[Goal of the exercise]
Return all of the data exactly as written, without the pictures.

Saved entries
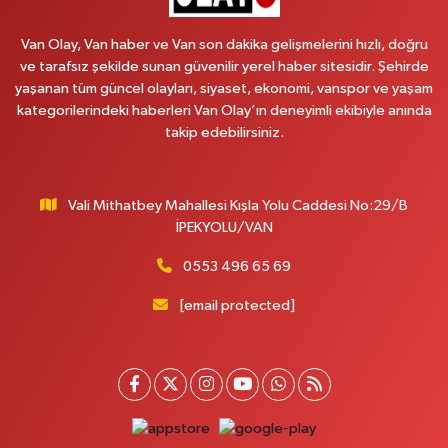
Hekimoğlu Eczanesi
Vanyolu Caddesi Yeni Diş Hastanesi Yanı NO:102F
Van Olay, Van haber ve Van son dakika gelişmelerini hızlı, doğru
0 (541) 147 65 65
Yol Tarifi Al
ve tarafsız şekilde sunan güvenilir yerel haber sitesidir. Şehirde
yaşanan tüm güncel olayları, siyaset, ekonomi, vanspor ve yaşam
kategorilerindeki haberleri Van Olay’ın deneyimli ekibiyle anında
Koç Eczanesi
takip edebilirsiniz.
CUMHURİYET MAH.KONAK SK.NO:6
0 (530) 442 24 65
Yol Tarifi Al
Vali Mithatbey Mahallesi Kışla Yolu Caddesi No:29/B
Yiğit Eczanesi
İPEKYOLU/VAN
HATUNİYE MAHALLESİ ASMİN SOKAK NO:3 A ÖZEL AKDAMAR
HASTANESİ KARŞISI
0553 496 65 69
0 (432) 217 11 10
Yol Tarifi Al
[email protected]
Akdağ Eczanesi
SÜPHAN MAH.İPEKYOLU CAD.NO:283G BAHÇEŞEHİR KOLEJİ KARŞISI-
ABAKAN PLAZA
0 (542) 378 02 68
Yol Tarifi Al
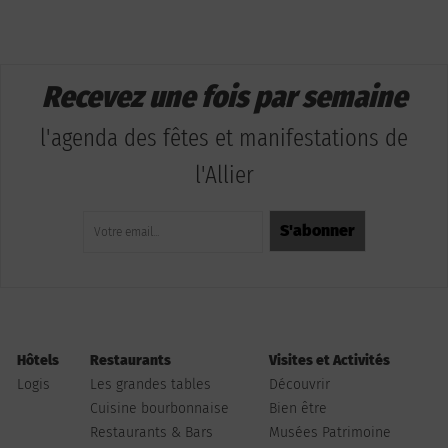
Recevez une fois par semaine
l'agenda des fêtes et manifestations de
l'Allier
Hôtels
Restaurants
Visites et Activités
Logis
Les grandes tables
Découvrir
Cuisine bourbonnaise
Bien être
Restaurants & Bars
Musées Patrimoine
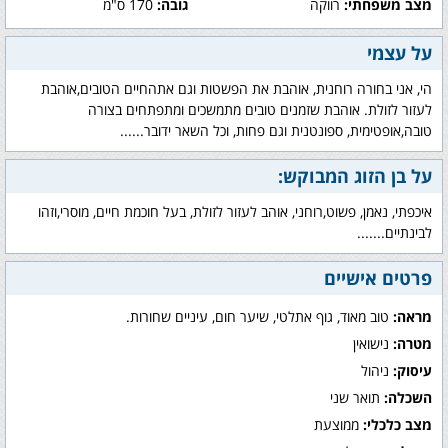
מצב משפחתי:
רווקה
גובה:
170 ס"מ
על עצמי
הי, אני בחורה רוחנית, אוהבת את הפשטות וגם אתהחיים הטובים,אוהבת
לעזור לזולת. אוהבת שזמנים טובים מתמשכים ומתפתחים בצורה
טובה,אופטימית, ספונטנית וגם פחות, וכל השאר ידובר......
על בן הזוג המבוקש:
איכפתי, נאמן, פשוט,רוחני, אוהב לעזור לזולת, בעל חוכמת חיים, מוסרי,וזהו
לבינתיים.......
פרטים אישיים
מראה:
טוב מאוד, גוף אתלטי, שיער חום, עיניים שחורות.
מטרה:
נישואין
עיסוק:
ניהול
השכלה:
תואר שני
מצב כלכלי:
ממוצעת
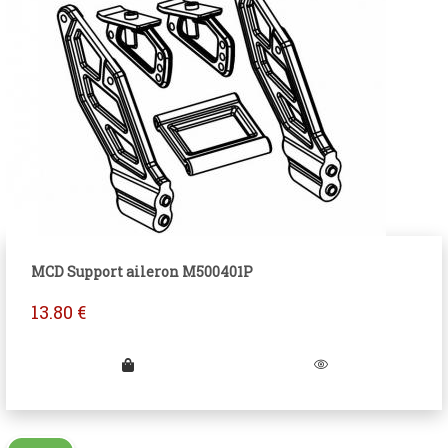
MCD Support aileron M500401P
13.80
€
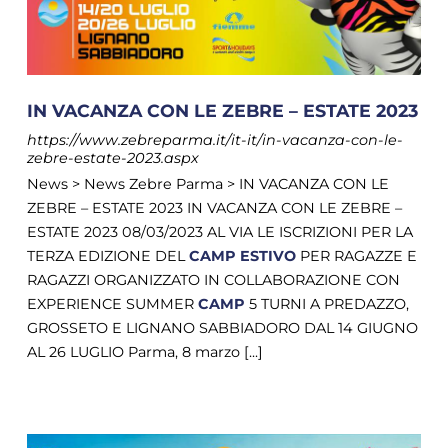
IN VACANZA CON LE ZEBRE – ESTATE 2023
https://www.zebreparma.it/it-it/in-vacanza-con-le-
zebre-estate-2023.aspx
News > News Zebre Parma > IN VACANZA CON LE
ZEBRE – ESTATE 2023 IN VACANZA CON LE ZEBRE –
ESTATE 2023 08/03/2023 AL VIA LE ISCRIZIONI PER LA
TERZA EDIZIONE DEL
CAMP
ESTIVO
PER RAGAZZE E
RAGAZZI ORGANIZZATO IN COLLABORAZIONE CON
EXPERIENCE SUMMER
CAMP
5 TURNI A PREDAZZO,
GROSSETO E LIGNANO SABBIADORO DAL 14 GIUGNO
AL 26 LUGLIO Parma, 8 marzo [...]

[Final answer]
Hekimoğlu Eczanesi
Vanyolu Caddesi Yeni Diş Hastanesi Yanı NO:102F
Van Olay, Van haber ve Van son dakika gelişmelerini hızlı, doğru
0 (541) 147 65 65
Yol Tarifi Al
ve tarafsız şekilde sunan güvenilir yerel haber sitesidir. Şehirde
yaşanan tüm güncel olayları, siyaset, ekonomi, vanspor ve yaşam
kategorilerindeki haberleri Van Olay’ın deneyimli ekibiyle anında
Koç Eczanesi
takip edebilirsiniz.
CUMHURİYET MAH.KONAK SK.NO:6
0 (530) 442 24 65
Yol Tarifi Al
Vali Mithatbey Mahallesi Kışla Yolu Caddesi No:29/B
Yiğit Eczanesi
İPEKYOLU/VAN
HATUNİYE MAHALLESİ ASMİN SOKAK NO:3 A ÖZEL AKDAMAR
HASTANESİ KARŞISI
0553 496 65 69
0 (432) 217 11 10
Yol Tarifi Al
[email protected]
Akdağ Eczanesi
SÜPHAN MAH.İPEKYOLU CAD.NO:283G BAHÇEŞEHİR KOLEJİ KARŞISI-
ABAKAN PLAZA
0 (542) 378 02 68
Yol Tarifi Al
Recevez une fois par semaine
l'agenda des fêtes et manifestations de
l'Allier
Hôtels
Restaurants
Visites et Activités
Logis
Les grandes tables
Découvrir
Cuisine bourbonnaise
Bien être
Restaurants & Bars
Musées Patrimoine
מצב משפחתי:
רווקה
גובה:
170 ס"מ
על עצמי
הי, אני בחורה רוחנית, אוהבת את הפשטות וגם אתהחיים הטובים,אוהבת
לעזור לזולת. אוהבת שזמנים טובים מתמשכים ומתפתחים בצורה
טובה,אופטימית, ספונטנית וגם פחות, וכל השאר ידובר......
על בן הזוג המבוקש:
איכפתי, נאמן, פשוט,רוחני, אוהב לעזור לזולת, בעל חוכמת חיים, מוסרי,וזהו
לבינתיים.......
פרטים אישיים
מראה:
טוב מאוד, גוף אתלטי, שיער חום, עיניים שחורות.
מטרה:
נישואין
עיסוק:
ניהול
השכלה:
תואר שני
מצב כלכלי:
ממוצעת
MCD Support aileron M500401P
13.80
€
IN VACANZA CON LE ZEBRE – ESTATE 2023
https://www.zebreparma.it/it-it/in-vacanza-con-le-
zebre-estate-2023.aspx
News > News Zebre Parma > IN VACANZA CON LE
ZEBRE – ESTATE 2023 IN VACANZA CON LE ZEBRE –
ESTATE 2023 08/03/2023 AL VIA LE ISCRIZIONI PER LA
TERZA EDIZIONE DEL
CAMP
ESTIVO
PER RAGAZZE E
RAGAZZI ORGANIZZATO IN COLLABORAZIONE CON
EXPERIENCE SUMMER
CAMP
5 TURNI A PREDAZZO,
GROSSETO E LIGNANO SABBIADORO DAL 14 GIUGNO
AL 26 LUGLIO Parma, 8 marzo [...]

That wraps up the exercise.